Sur le premier point, les époux [A] versent aux débats un courrier des époux [I] (pièce n° 11 des demandeurs) qui déclarent envisager d'agir en justice dans l'hypothèse où la cour confirmerait le jugement du tribunal judiciaire de Vannes afin de bénéficier de la même faveur que celle accordée à Mme [F]. Cette position, au demeurant mesurée, ne caractérise nullement une conséquence manifestement excessive résultant de l'exécution du jugement puisque ces voisins n'agiront pas avant la décision de la cour.
Sur le deuxième point, il convient de préciser que le plan local d'urbanisme de la commune d'[Localité 6] interdit en secteur Nds de la zone Naturelle (où se situe la parcelle [Cadastre 7]) toute construction privée nécessitant un comblement, un affouillement ou un exhaussement.
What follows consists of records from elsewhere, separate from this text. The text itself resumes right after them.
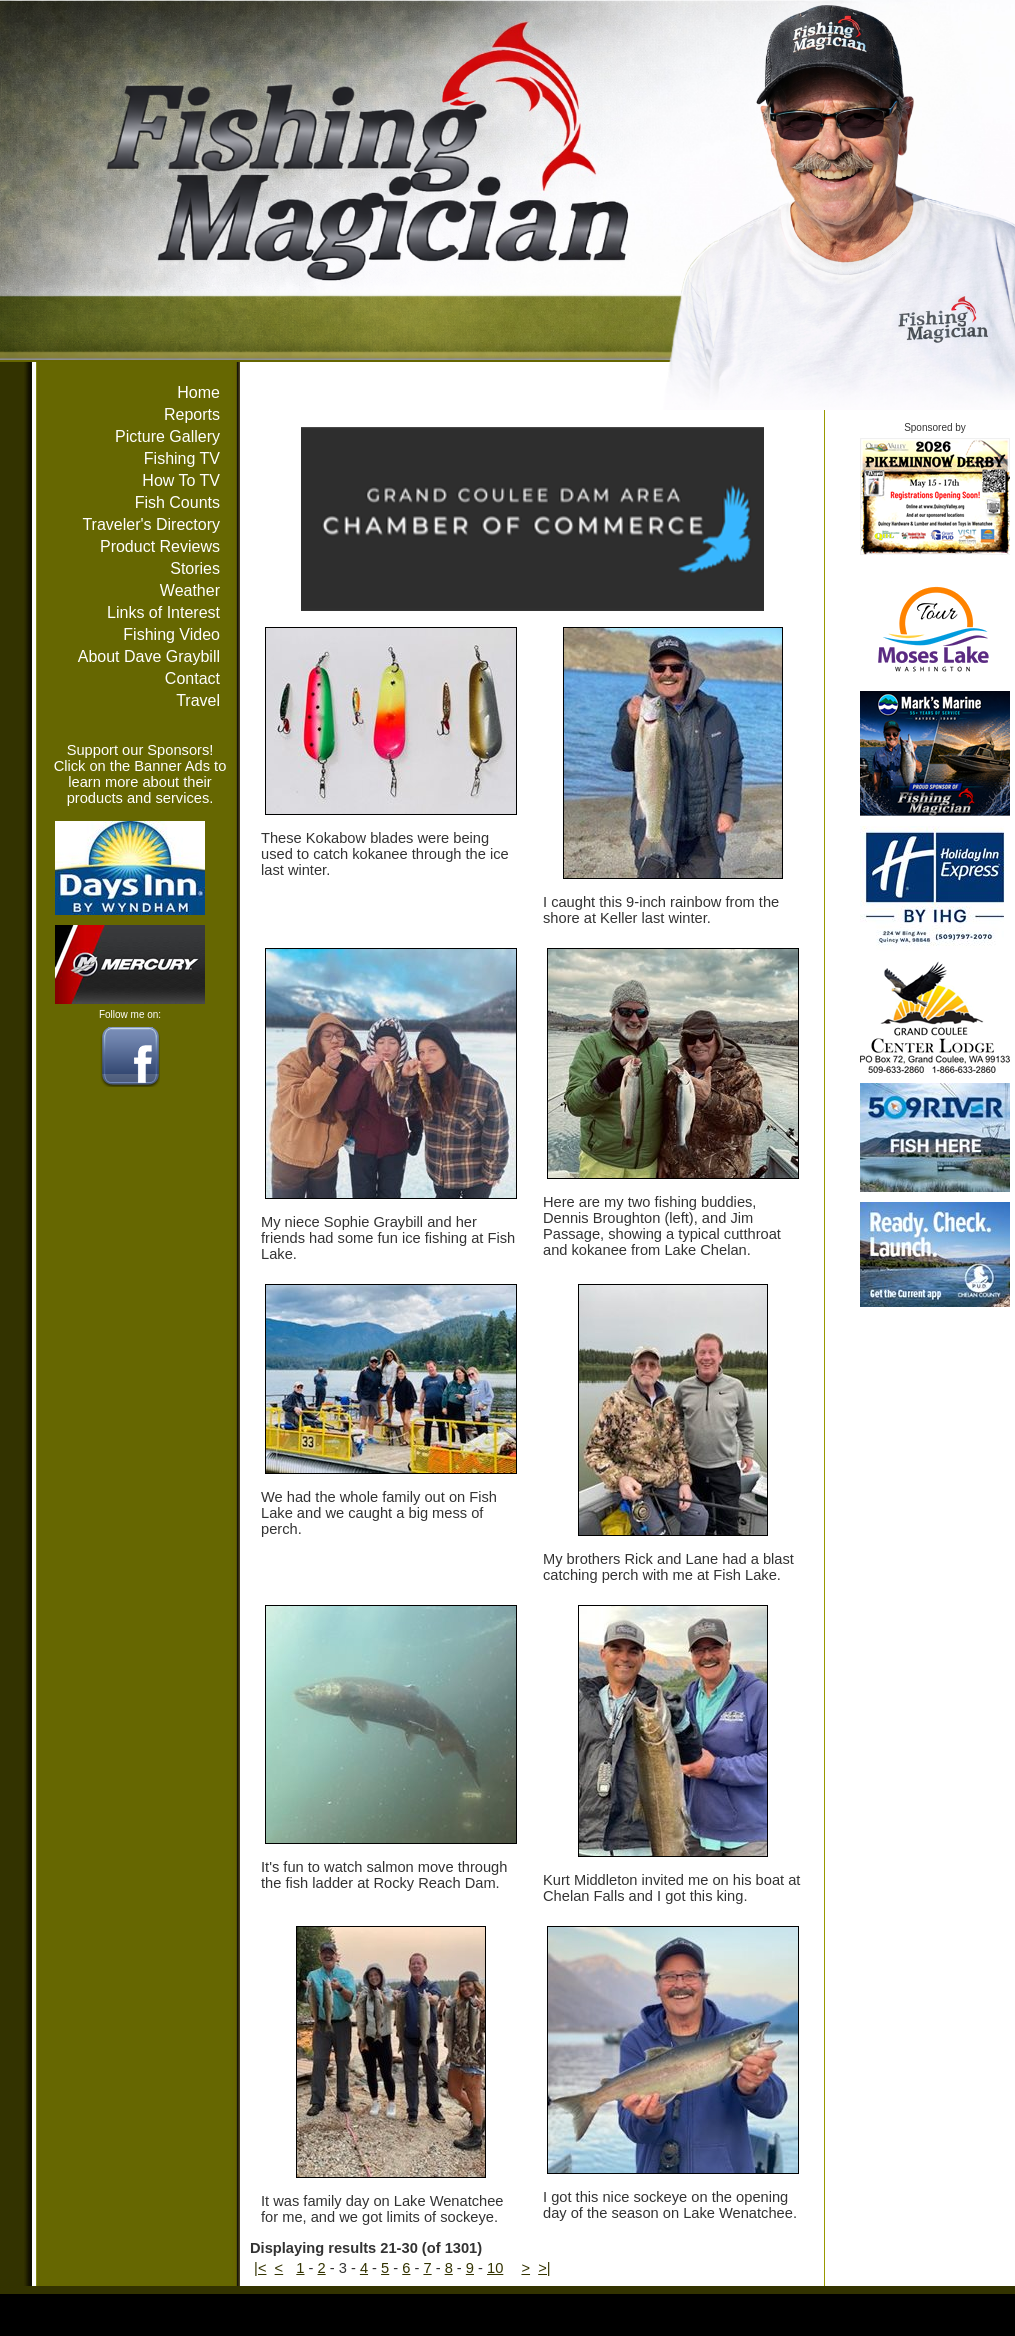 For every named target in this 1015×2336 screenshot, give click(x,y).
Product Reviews (160, 546)
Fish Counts (177, 502)
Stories (195, 568)
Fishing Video (171, 634)
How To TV (181, 480)
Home (198, 392)
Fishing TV (182, 458)
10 (495, 2268)
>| (544, 2268)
Cependant, il autorise certains aménagements privés à condition qu'ils respectent une bonne intégration à l'environnement tant paysagère qu'écologique, tels que «'les aménagements légers suivants à condition que leur localisation et leur aspect ne dénaturent pas le caractère des sites, ne compromettent pas leur qualité architecturale et paysagère et ne portent pas atteinte à la préservation des milieux et que les aménagements mentionnés ci-après soient conçus de manière à permettre un retour du site à l'état naturel'». Il est expressément rappelé par ce document que les voies et aires de stationnement cimentées et bitumées sont proscrites.
En raison de l'absence de voie carrossable et d'un risque d'enlisement pour accéder à la zone définie par le tribunal, les époux [A] ont déposé le 5 février 2024 une déclaration de travaux tendant à la «'création d'un chemin d'amenée et d'un parking enrobé noir du type BBSG 0/10 classe 2 avec un décaissement de 71'cm pour la voirie et le parking et un arasement de la terre au niveau du parking de 50'cm'».
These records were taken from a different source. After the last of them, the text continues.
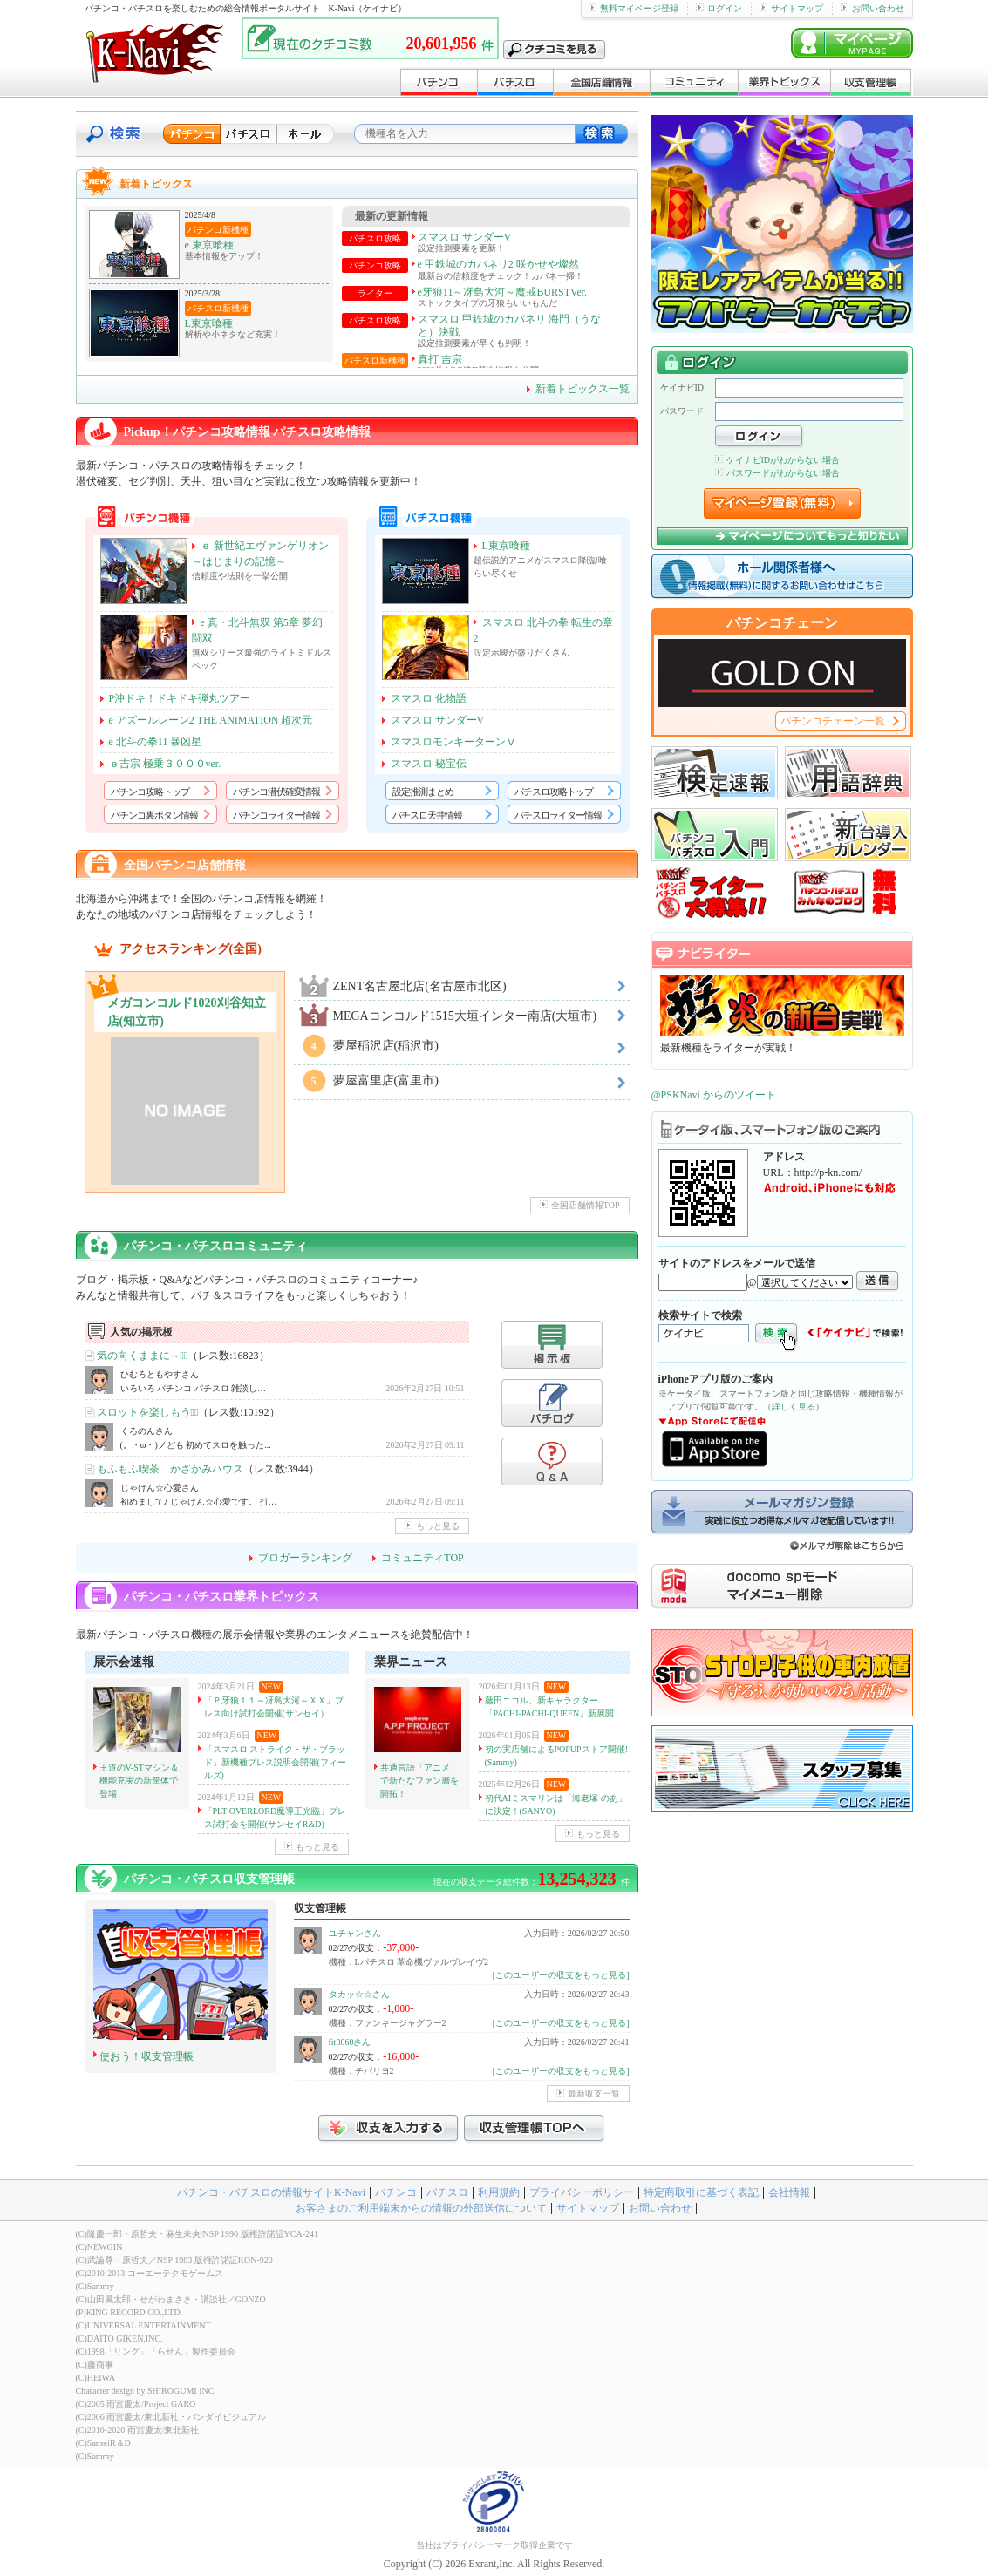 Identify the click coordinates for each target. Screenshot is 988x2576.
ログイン (719, 8)
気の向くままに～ (142, 1355)
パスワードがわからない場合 (777, 473)
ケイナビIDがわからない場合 (778, 460)
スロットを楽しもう (148, 1412)
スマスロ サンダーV (465, 237)
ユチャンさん (355, 1933)
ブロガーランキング (305, 1558)
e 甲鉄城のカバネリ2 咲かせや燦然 (498, 264)
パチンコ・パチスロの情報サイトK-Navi (271, 2192)
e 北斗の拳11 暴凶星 (155, 742)
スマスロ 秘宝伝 (429, 764)
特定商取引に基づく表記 (701, 2192)
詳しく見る (793, 1406)
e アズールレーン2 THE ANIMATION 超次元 (211, 720)
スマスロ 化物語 (429, 698)
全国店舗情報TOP (580, 1205)
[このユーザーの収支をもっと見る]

Au vu du décalage manifeste existant entre cette demande et les critères applicables à la zone, le maire de la commune s'est, sans surprise, opposé, par arrêté du 29 février 2024, à cet aménagement lequel ne respectait en rien le règlement de zone (décaissement et bitumage d'une superficie de 400 m² représentant plus de 26 % de la surface de la parcelle [Cadastre 7] - 1 517 m²).
Après avoir présenté une telle demande dont ils ne pouvaient ignorer qu'elle serait indubitablement rejetée (alors même que d'autres types d'aménagement beaucoup plus respectueux de l'environnement et de la réglementation étaient envisageables tel un chemin empierré permettant la pousse d'herbe), les époux [A] ne peuvent utilement se prévaloir de l'opposition de la mairie d'[Localité 6] pour arguer de l'existence d'une impossibilité matérielle caractérisant une conséquence manifestement excessive révélée postérieurement au jugement critiqué.
La condition tenant à la recevabilité de la demande prévue par le texte précité n'est donc pas satisfaite. Celle-ci sera donc déclarée irrecevable.
Partie succombante, les époux [A] supporteront la charge des dépens.
Ils devront, en outre, verser à Mme [F] une somme de 1 500'euros sur le fondement des dispositions de l'article 700 du code de procédure civile.
PAR CES MOTIFS':
Statuant par ordonnance rendue publiquement et contradictoirement,
Vu l'article 514-3 du code de procédure civile':
Déclarons irrecevable la demande d'arrêt en exécution provisoire du jugement rendu le 12'décembre 2023 par le tribunal judiciaire de Vannes.
Condamnons les époux [V] et [R] [A] aux dépens.
Les condamnons à payer à Mme [C] [F] une somme de 1 500 euros au titre de l'article 700 du code de procédure civile.